▸ **WORK REQUEST**: Write the entries out exactly. Any images they hold stay out of the copy.

▸ **THE DATA**:
"""

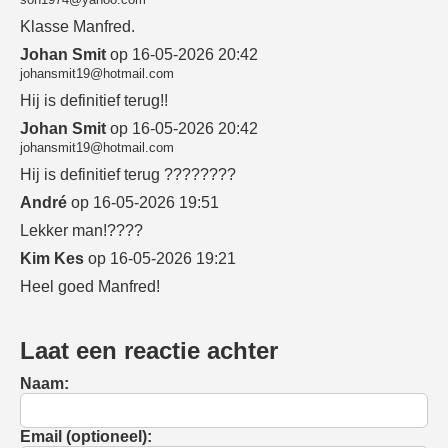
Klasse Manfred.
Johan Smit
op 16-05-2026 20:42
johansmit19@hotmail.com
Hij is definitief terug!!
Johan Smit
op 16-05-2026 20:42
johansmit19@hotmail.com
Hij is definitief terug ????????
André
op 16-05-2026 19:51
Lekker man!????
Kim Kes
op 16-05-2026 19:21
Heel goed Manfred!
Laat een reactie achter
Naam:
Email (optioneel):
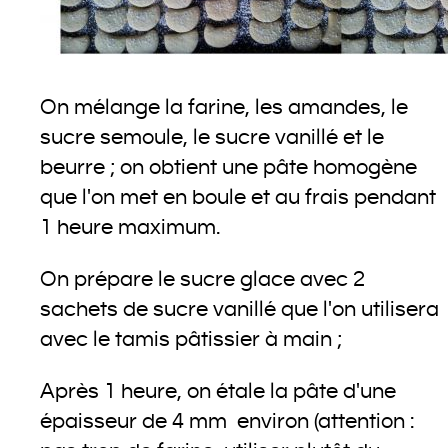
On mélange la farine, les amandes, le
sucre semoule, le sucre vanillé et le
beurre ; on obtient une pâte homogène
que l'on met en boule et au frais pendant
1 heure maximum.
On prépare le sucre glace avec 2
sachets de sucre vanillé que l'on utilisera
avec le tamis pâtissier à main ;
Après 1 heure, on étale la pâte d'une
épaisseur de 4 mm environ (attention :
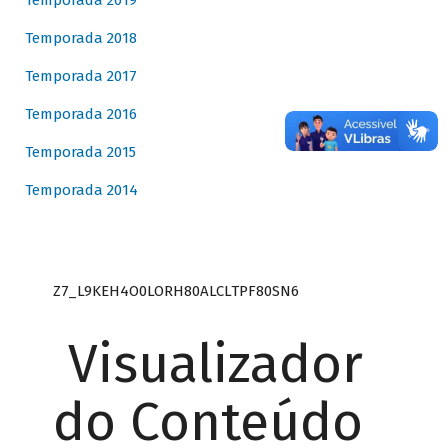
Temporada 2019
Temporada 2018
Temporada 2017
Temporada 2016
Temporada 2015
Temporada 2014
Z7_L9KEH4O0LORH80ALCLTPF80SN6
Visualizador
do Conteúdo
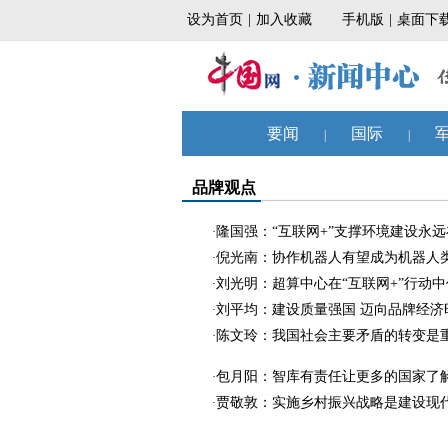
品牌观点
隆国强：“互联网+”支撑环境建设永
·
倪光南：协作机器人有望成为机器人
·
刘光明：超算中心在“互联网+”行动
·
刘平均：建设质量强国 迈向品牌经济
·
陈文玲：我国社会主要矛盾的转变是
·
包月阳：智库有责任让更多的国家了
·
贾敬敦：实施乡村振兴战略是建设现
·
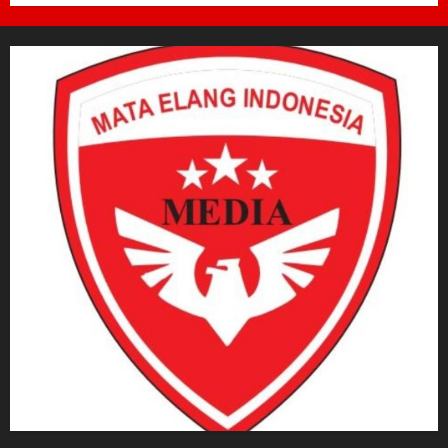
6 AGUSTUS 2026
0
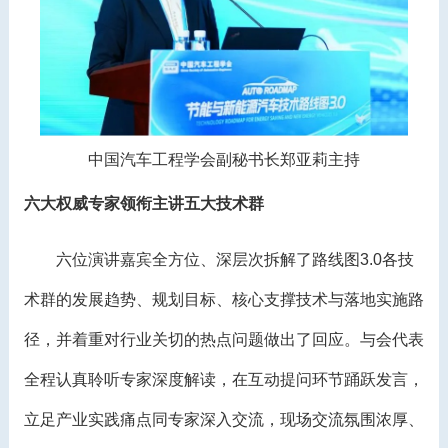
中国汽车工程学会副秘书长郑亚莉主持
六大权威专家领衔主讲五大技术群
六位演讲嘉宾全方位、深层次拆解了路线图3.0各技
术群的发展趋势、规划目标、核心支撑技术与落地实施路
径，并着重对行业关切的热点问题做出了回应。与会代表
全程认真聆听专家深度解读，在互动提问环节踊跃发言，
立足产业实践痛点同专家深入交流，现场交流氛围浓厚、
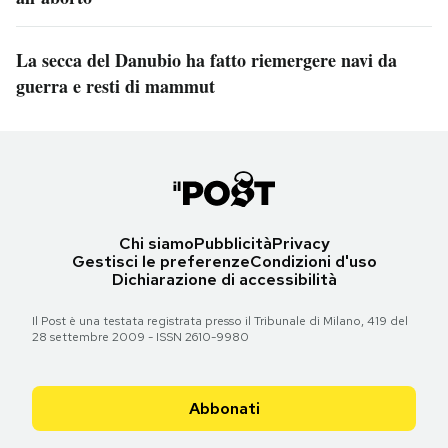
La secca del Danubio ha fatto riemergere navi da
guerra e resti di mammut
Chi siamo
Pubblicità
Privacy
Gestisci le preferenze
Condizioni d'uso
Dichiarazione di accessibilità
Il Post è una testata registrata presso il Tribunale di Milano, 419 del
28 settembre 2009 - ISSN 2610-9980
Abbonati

"""

▸ **REPLY TO THE EXERCISE**:
Klasse Manfred.
Johan Smit
op 16-05-2026 20:42
johansmit19@hotmail.com
Hij is definitief terug!!
Johan Smit
op 16-05-2026 20:42
johansmit19@hotmail.com
Hij is definitief terug ????????
André
op 16-05-2026 19:51
Lekker man!????
Kim Kes
op 16-05-2026 19:21
Heel goed Manfred!
Laat een reactie achter
Naam:
Email (optioneel):
On mélange la farine, les amandes, le
sucre semoule, le sucre vanillé et le
beurre ; on obtient une pâte homogène
que l'on met en boule et au frais pendant
1 heure maximum.
On prépare le sucre glace avec 2
sachets de sucre vanillé que l'on utilisera
avec le tamis pâtissier à main ;
Après 1 heure, on étale la pâte d'une
épaisseur de 4 mm environ (attention :
Temporada 2019
Temporada 2018
Temporada 2017
Temporada 2016
Temporada 2015
Temporada 2014
Z7_L9KEH4O0LORH80ALCLTPF80SN6
Visualizador
do Conteúdo
品牌观点
隆国强：“互联网+”支撑环境建设永
·
倪光南：协作机器人有望成为机器人
·
刘光明：超算中心在“互联网+”行动
·
刘平均：建设质量强国 迈向品牌经济
·
陈文玲：我国社会主要矛盾的转变是
·
包月阳：智库有责任让更多的国家了
·
贾敬敦：实施乡村振兴战略是建设现
·
6 AGUSTUS 2026
0
中国汽车工程学会副秘书长郑亚莉主持
六大权威专家领衔主讲五大技术群
六位演讲嘉宾全方位、深层次拆解了路线图3.0各技
术群的发展趋势、规划目标、核心支撑技术与落地实施路
径，并着重对行业关切的热点问题做出了回应。与会代表
全程认真聆听专家深度解读，在互动提问环节踊跃发言，
立足产业实践痛点同专家深入交流，现场交流氛围浓厚、
La secca del Danubio ha fatto riemergere navi da
guerra e resti di mammut
Chi siamo
Pubblicità
Privacy
Gestisci le preferenze
Condizioni d'uso
Dichiarazione di accessibilità
Il Post è una testata registrata presso il Tribunale di Milano, 419 del
28 settembre 2009 - ISSN 2610-9980
Abbonati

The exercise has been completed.